◆ Work required ◆
Exact copy, no pictures: output all the records that follow.

◆ Source records ◆
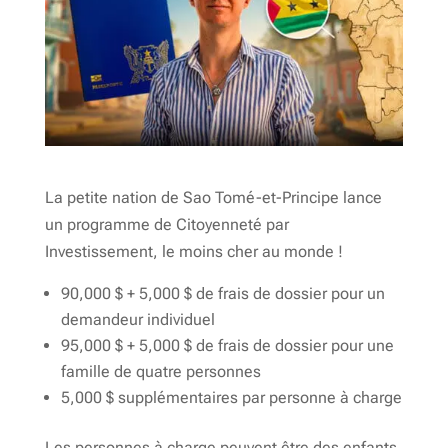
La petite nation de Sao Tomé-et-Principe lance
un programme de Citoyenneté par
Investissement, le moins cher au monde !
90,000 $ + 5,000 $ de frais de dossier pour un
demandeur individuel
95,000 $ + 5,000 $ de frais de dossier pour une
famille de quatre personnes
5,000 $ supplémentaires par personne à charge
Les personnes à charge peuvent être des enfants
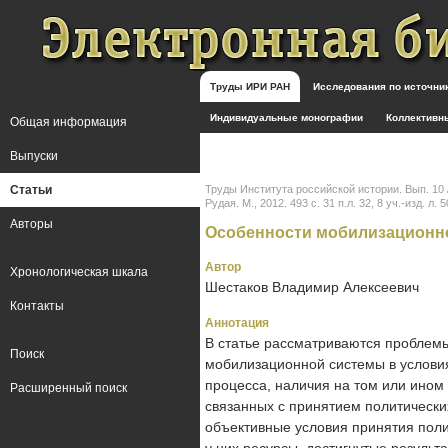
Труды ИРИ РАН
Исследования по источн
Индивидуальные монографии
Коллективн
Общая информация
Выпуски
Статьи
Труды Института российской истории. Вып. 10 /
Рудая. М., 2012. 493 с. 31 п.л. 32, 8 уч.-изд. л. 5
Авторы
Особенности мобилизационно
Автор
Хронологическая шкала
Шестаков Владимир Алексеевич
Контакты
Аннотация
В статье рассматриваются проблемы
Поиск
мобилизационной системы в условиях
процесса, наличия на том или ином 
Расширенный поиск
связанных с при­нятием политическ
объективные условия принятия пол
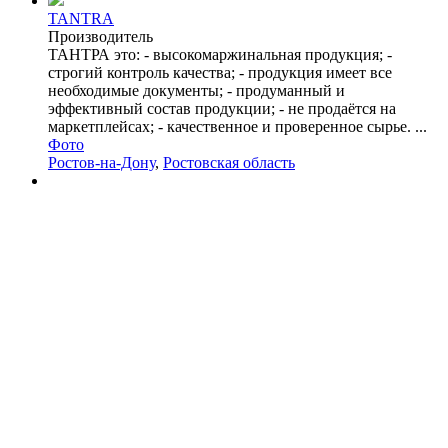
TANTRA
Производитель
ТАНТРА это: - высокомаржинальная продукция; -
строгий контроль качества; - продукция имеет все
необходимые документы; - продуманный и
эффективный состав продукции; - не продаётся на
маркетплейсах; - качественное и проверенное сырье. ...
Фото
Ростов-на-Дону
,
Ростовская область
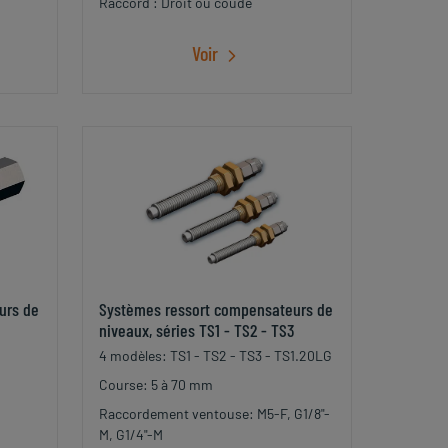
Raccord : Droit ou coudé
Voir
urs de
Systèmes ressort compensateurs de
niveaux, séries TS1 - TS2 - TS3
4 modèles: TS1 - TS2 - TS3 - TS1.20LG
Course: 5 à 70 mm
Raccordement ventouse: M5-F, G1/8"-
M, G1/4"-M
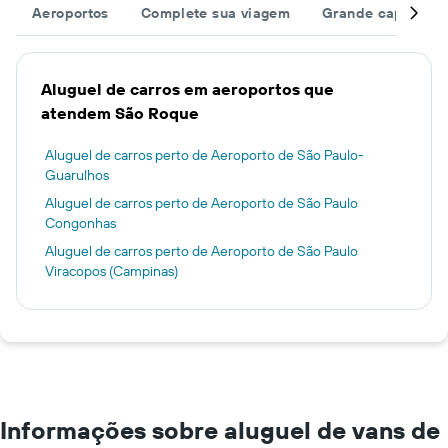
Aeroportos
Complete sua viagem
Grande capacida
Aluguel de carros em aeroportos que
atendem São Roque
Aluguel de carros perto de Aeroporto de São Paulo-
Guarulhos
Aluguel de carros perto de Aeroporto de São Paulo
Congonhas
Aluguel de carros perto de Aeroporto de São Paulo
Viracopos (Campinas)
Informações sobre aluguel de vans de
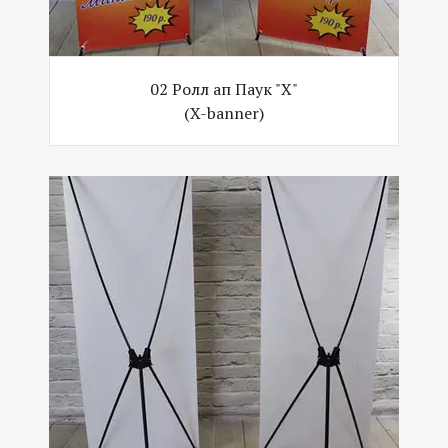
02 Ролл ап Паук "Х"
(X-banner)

◆ Written reply ◆
La petite nation de Sao Tomé-et-Principe lance
un programme de Citoyenneté par
Investissement, le moins cher au monde !
90,000 $ + 5,000 $ de frais de dossier pour un
demandeur individuel
95,000 $ + 5,000 $ de frais de dossier pour une
famille de quatre personnes
5,000 $ supplémentaires par personne à charge
Les personnes à charge peuvent être des enfants
Труды ИРИ РАН
Исследования по источн
Индивидуальные монографии
Коллективн
Общая информация
Выпуски
Статьи
Труды Института российской истории. Вып. 10 /
Рудая. М., 2012. 493 с. 31 п.л. 32, 8 уч.-изд. л. 5
Авторы
Особенности мобилизационно
Автор
Хронологическая шкала
Шестаков Владимир Алексеевич
Контакты
Аннотация
В статье рассматриваются проблемы
Поиск
мобилизационной системы в условиях
процесса, наличия на том или ином 
Расширенный поиск
связанных с при­нятием политическ
объективные условия принятия пол
TANTRA
Производитель
ТАНТРА это: - высокомаржинальная продукция; -
строгий контроль качества; - продукция имеет все
необходимые документы; - продуманный и
эффективный состав продукции; - не продаётся на
маркетплейсах; - качественное и проверенное сырье. ...
Фото
Ростов-на-Дону
,
Ростовская область
Raccord : Droit ou coudé
Voir
urs de
Systèmes ressort compensateurs de
niveaux, séries TS1 - TS2 - TS3
4 modèles: TS1 - TS2 - TS3 - TS1.20LG
Course: 5 à 70 mm
Raccordement ventouse: M5-F, G1/8"-
M, G1/4"-M
Aeroportos
Complete sua viagem
Grande capacida
Aluguel de carros em aeroportos que
atendem São Roque
Aluguel de carros perto de Aeroporto de São Paulo-
Guarulhos
Aluguel de carros perto de Aeroporto de São Paulo
Congonhas
Aluguel de carros perto de Aeroporto de São Paulo
Viracopos (Campinas)
Informações sobre aluguel de vans de
02 Ролл ап Паук "Х"
(X-banner)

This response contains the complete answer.